In the records below, some lines contain "banking"; state the number of such lines and nothing else.

The records =>
++++++++
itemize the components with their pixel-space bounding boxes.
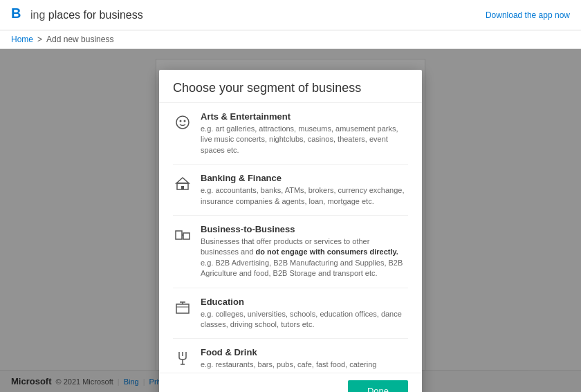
banking-name: Banking & Finance [201, 173, 408, 183]
food-name: Food & Drink [201, 347, 408, 357]
main-area: Enter Category Information 1 Segment of … [0, 49, 581, 381]
segment-modal: Choose your segment of business Arts & E… [159, 70, 422, 392]
modal-title: Choose your segment of business [173, 81, 408, 95]
education-name: Education [201, 297, 408, 307]
download-app-link[interactable]: Download the app now [486, 10, 570, 20]
arts-name: Arts & Entertainment [201, 111, 408, 122]
segment-item-education[interactable]: Education e.g. colleges, universities, s… [173, 288, 408, 339]
b2b-desc: Businesses that offer products or servic… [201, 236, 408, 279]
svg-rect-10 [183, 233, 190, 239]
b2b-name: Business-to-Business [201, 224, 408, 234]
segment-item-food[interactable]: Food & Drink e.g. restaurants, bars, pub… [173, 339, 408, 373]
arts-info: Arts & Entertainment e.g. art galleries,… [201, 111, 408, 156]
arts-desc: e.g. art galleries, attractions, museums… [201, 124, 408, 156]
breadcrumb-home[interactable]: Home [11, 35, 33, 44]
site-logo: B ing places for business [11, 6, 143, 25]
breadcrumb-current: Add new business [46, 35, 113, 44]
modal-footer: Done [159, 373, 422, 392]
education-desc: e.g. colleges, universities, schools, ed… [201, 309, 408, 330]
svg-rect-8 [181, 186, 184, 189]
food-icon [173, 348, 192, 368]
food-info: Food & Drink e.g. restaurants, bars, pub… [201, 347, 408, 373]
svg-text:B: B [11, 6, 21, 21]
segment-item-banking[interactable]: Banking & Finance e.g. accountants, bank… [173, 165, 408, 216]
modal-overlay: Choose your segment of business Arts & E… [0, 49, 581, 392]
b2b-icon [173, 225, 192, 245]
svg-marker-7 [176, 178, 189, 183]
bing-logo-b: B [11, 6, 26, 25]
banking-desc: e.g. accountants, banks, ATMs, brokers, … [201, 185, 408, 207]
arts-icon [173, 113, 192, 132]
svg-rect-12 [176, 304, 189, 313]
breadcrumb-separator: > [37, 35, 42, 44]
svg-rect-9 [176, 231, 182, 239]
header: B ing places for business Download the a… [0, 0, 581, 30]
breadcrumb: Home > Add new business [0, 30, 581, 49]
education-icon [173, 298, 192, 317]
b2b-info: Business-to-Business Businesses that off… [201, 224, 408, 279]
svg-point-3 [176, 116, 189, 129]
segment-item-b2b[interactable]: Business-to-Business Businesses that off… [173, 216, 408, 288]
banking-info: Banking & Finance e.g. accountants, bank… [201, 173, 408, 207]
modal-body[interactable]: Arts & Entertainment e.g. art galleries,… [159, 103, 422, 373]
food-desc: e.g. restaurants, bars, pubs, cafe, fast… [201, 360, 408, 373]
svg-point-4 [180, 120, 182, 122]
education-info: Education e.g. colleges, universities, s… [201, 297, 408, 330]
banking-icon [173, 174, 192, 194]
svg-point-5 [184, 120, 186, 122]
modal-header: Choose your segment of business [159, 70, 422, 103]
segment-item-arts[interactable]: Arts & Entertainment e.g. art galleries,… [173, 103, 408, 165]
logo-text: ing places for business [30, 9, 143, 21]
done-button[interactable]: Done [348, 380, 408, 392]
++++++++
Response => 5